Aiyinase (Nzema Aiyinase) is a town in the Ellembele District in the Western Region of Ghana. It lies 90 kilometers of Sekondi – Takoradi, the port and capital city of Western Region. In 2015, the community had a population of 10,719.

== Economy ==
Aiyinase is an area well known for their coconut, cassava and rubber plantations. Basically, the main occupation of the people in the locality are farmers.

== Culture and history ==
Aiyinase (Enyenra bo) literally means "Under the Silk Tree" in Nzema language. The people in Aiyinase are believed to have migrated from the southern part of Ghana.
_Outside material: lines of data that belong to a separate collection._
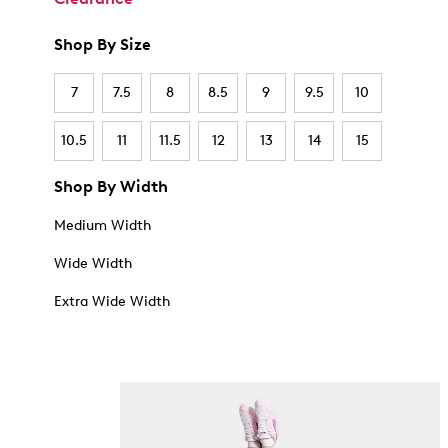
Shop By Size
7
7.5
8
8.5
9
9.5
10
10.5
11
11.5
12
13
14
15
Shop By Width
Medium Width
Wide Width
Extra Wide Width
The people celebrate Kundum Festival which is carried out in the month of October each year. The festival is used as a medium to thank their ancestors for the abundance of food at the time of harvest.

== Sports ==
Aiyinase is the home base of the Ghanaian professional club Karela United FC, which qualified for the BetPawa Premier League after competing in 2019 Normalisation Cup. The people of the town have special passion for football. During match days, they give a firm support to their home club at the Awuah Memorial Park.

== Projects ==
Adamus Resources Limited, in collaboration with the College of Beauty, Arts, and Entrepreneurship, has introduced an initiative known as "Women Empowerment (WE)" in the Ellembelle District of the Western Region. This project aims to support 100 women residing in Anwia, Teleku Bokazo, Kikam, Asanda, Nkroful, Salman, Akanzo, and Akropong by providing them with valuable skills for self-sufficiency.